Aside from being the loudest catcher in the majors, Landrith also had a philosophy of talking things over with his pitcher face to face on the mound, early and often. It is normal for catchers to occasionally call a timeout and go the mound to talk with his pitcher, especially in crucial situations, but Hobie took this facet of the game to new extremes. It was not unusual for Hobie to make many as five visits to the mound in an inning. He once visited the mound ten times in a single inning to chat with Giants pitcher Sam Jones. Landrith was once described as a "legendary chatterbox". He was inspired to have his frequent consultations at the mound by Birdie Tebbetts and Yogi Berra.
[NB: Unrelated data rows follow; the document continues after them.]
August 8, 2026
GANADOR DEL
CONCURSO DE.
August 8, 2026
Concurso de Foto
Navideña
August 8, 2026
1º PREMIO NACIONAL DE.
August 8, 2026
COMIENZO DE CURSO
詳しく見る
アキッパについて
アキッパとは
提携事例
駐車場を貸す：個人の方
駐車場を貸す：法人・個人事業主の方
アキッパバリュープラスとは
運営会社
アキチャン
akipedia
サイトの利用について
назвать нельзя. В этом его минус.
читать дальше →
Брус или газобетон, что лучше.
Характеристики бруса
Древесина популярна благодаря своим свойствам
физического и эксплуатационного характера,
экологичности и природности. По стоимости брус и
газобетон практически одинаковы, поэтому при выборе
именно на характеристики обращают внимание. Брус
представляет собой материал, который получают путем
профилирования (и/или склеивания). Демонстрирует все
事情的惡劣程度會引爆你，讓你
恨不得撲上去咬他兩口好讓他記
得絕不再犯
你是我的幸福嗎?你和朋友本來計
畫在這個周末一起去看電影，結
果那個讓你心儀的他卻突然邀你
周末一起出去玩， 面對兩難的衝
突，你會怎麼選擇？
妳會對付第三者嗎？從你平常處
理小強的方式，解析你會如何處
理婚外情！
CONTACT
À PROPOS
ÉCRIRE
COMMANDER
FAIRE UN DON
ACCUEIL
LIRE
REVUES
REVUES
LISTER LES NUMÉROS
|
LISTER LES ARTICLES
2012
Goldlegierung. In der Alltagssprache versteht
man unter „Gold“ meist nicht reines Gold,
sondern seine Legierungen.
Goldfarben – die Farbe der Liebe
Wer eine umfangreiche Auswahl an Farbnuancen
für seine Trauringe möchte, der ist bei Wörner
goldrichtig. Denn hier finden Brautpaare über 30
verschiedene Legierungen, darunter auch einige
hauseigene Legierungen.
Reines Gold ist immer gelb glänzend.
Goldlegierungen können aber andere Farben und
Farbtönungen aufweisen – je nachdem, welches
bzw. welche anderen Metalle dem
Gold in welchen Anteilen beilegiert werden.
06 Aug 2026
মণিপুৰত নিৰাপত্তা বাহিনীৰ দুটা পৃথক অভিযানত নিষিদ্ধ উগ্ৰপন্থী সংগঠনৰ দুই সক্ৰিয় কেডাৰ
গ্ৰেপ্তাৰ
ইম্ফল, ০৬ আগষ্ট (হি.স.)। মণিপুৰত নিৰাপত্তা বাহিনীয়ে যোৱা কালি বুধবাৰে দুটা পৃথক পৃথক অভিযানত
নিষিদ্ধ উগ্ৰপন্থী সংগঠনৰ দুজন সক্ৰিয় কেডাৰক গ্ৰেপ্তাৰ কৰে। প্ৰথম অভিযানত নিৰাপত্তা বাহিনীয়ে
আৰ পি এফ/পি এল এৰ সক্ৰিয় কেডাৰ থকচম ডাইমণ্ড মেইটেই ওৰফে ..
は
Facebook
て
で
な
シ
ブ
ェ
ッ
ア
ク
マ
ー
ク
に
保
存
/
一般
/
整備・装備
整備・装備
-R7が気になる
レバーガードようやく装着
He insisted that he did not commit this practice to stall for time, but because he believed "there should be a closer relationship between pitcher and catcher. [...] I run out to the mound to eliminate any indecision on the pitcher's part and mine. Some batsmen have to be pitched to very carefully."

==Coaching career==
As early as 1948, Hobie Landrith expressed great interest in becoming a baseball general manager. At the Chicago Cubs training camp in Mesa, Arizona, Landrith said that his main ambition was to become a manager, and that he was preparing himself daily for when the time came.
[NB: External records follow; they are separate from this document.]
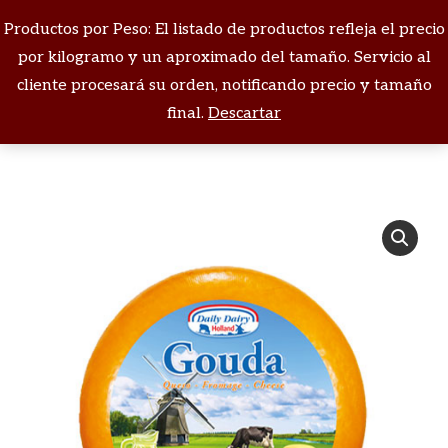
Productos por Peso: El listado de productos refleja el precio
Buscar:
por kilogramo y un aproximado del tamaño. Servicio al
cliente procesará su orden, notificando precio y tamaño
Estás aquí:
final.
Descartar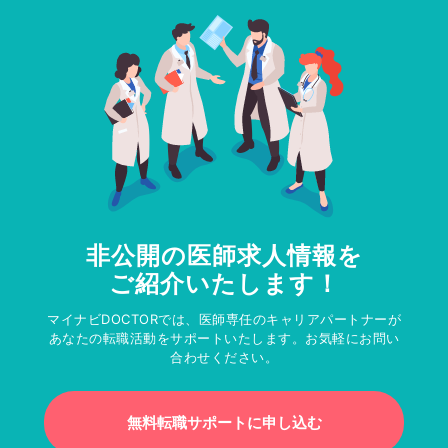
非公開の医師求人情報を
ご紹介いたします！
マイナビDOCTORでは、医師専任のキャリアパートナーが
あなたの転職活動をサポートいたします。お気軽にお問い
合わせください。
無料転職サポートに申し込む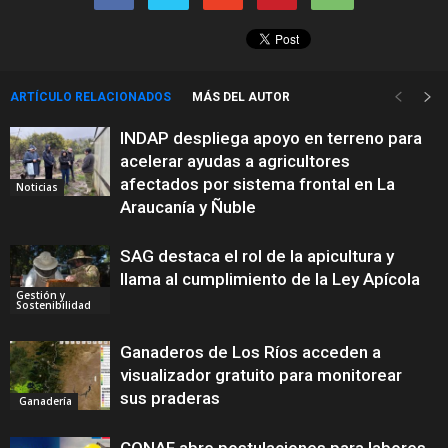
ARTÍCULO RELACIONADOS
MÁS DEL AUTOR
INDAP despliega apoyo en terreno para
acelerar ayudas a agricultores
afectados por sistema frontal en La
Noticias
Araucanía y Ñuble
SAG destaca el rol de la apicultura y
llama al cumplimiento de la Ley Apícola
Gestión y
Sostenibilidad
Ganaderos de Los Ríos acceden a
visualizador gratuito para monitorear
sus praderas
Ganadería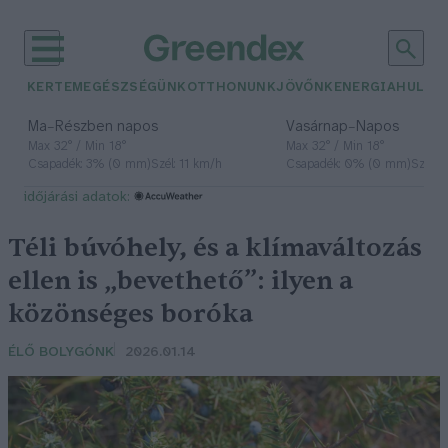
KERTEM
EGÉSZSÉGÜNK
OTTHONUNK
JÖVŐNK
ENERGIA
HULLA
–
–
Ma
Részben napos
Vasárnap
Napos
Max 32° / Min 18°
Max 32° / Min 18°
Csapadék: 3% (0 mm)
Szél: 11 km/h
Csapadék: 0% (0 mm)
Szél: 
időjárási adatok:
Téli búvóhely, és a klímaváltozás
ellen is „bevethető”: ilyen a
közönséges boróka
ÉLŐ BOLYGÓNK
2026.01.14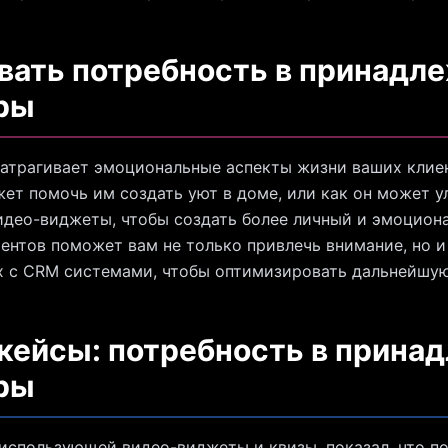
вать потребность в принадл
ры
затрагивает эмоциональные аспекты жизни ваших клиен
жет помочь им создать уют в доме, или как он может 
идео-виджеты, чтобы создать более личный и эмоциона
ентов поможет вам не только привлечь внимание, но и
х с CRM системами, чтобы оптимизировать дальнейшую
 кейсы: потребность в прина
ры
 использующей видео-виджеты и квизы, показал, что п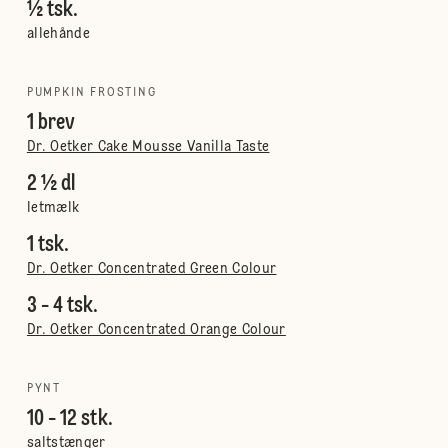
½ tsk.
allehånde
PUMPKIN FROSTING
1 brev
Dr. Oetker Cake Mousse Vanilla Taste
2 ½ dl
letmælk
1 tsk.
Dr. Oetker Concentrated Green Colour
3 - 4 tsk.
Dr. Oetker Concentrated Orange Colour
PYNT
10 - 12 stk.
saltstænger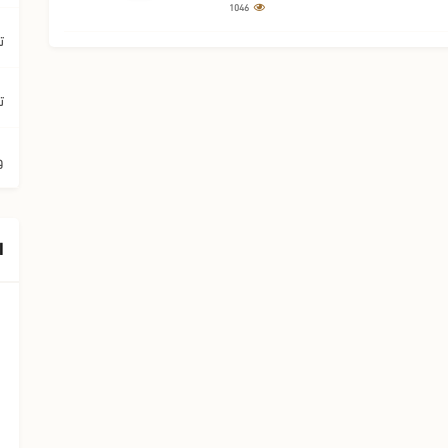
1046
ت
ت
و
ا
Landrith was in line to become the manager of Leones de Ponce of the Puerto Rico Baseball League in the winter of 1955, but a newer regulation prevented him from being allowed to take the position. In November 1963, Hobie was one of two candidates to become the new bullpen coach for the Baltimore Orioles, but it fell through.
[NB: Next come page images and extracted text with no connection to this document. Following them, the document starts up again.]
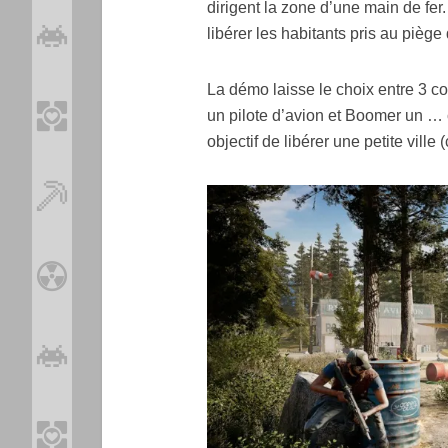
dirigent la zone d’une main de fer
libérer les habitants pris au piège 
La démo laisse le choix entre 3 co
un pilote d’avion et Boomer un … c
objectif de libérer une petite vill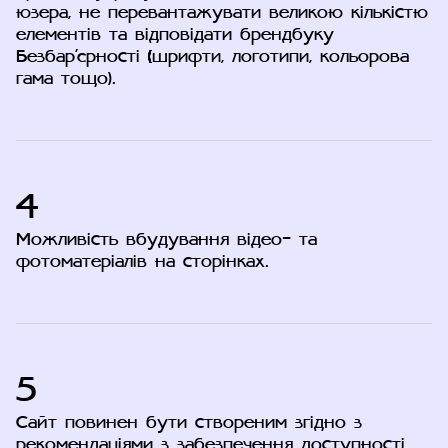
юзера, не перевантажувати великою кількістю
елементів та відповідати брендбуку
Безбар'єрності (шрифти, логотипи, кольорова
гама тощо).
4
Можливість вбудування відео- та
фотоматеріалів на сторінках.
5
Сайт повинен бути створеним згідно з
рекомендаціями з забезпечення доступності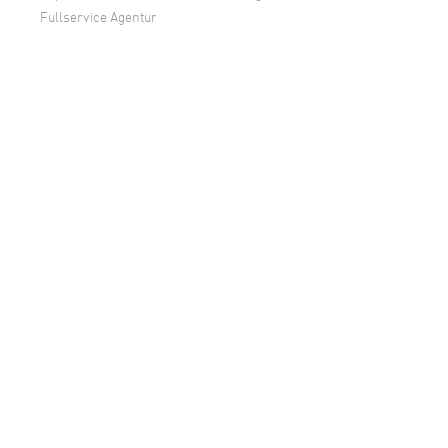
Fullservice Agentur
On February 15, 1964, the Washington Senators announced that they hired Landrith as a coach. After the Senators compiled a 62–100 record for the 1964 season, he and Danny O'Connell surprised Senator management when they quit as coaches of the team on January 19, 1965 to each pursue careers in private businesses. Hobie became a public relations worker for Volkswagen in the California, Nevada, and Utah tri-state territory.

In 1998, Landrith, along with Willie Mays, Mike McCormick, Orlando Cepeda, and Dave Righetti were invited to the San Francisco Giants spring training camp as guest instructors.

==Personal life==
Landrith met his wife, Peggy, at Estabrook Grammar School in tenth grade. They had six children: Gary, Carol, Randy, Beth, David and Linda. While Landrith was playing winter ball in Puerto Rico, his wife gave birth to Randy on November 18, 1954. With the team owner's approval, he flew home on Christmas day to see his new son at his own expense. The downside to this was after paying to fly back and playing in just one game, his team released him despite having the 3rd highest batting average in the league.

Four days after Landrith was drafted by the Mets, his son David was born at Mills Hospital in San Mateo, California, on October 14, 1961. David Landrith played two seasons in the minor leagues from 1983 to 1984 in the Kansas City Royals farm system for the Butte Copper Kings and Charleston Royals after being drafted in the 12th round, 309th overall by Kansas City in the 1983 MLB draft. He had previously turned down an offer to play professional baseball after being drafted in the sixth round of the 1979 MLB draft by the Cleveland Indians. A year later, David was part of the Arizona Wildcats baseball team becoming national champions in winning the 1980 College World Series. David was the head coach of the Flowing Wells High School baseball team in Tucson, Arizona, for twenty years.

After being traded to the Chicago Cubs, Landrith took a winter job as an auto salesman in Detroit, Michigan. When his career in baseball was over, Landrith joined the auto business full-time in January 1965 as a public relations agent. He was the director of sales for 45 Volkswagen dealerships in northern California. Landrith died on April 6, 2023, at home in Sunnyvale, California, at age 93.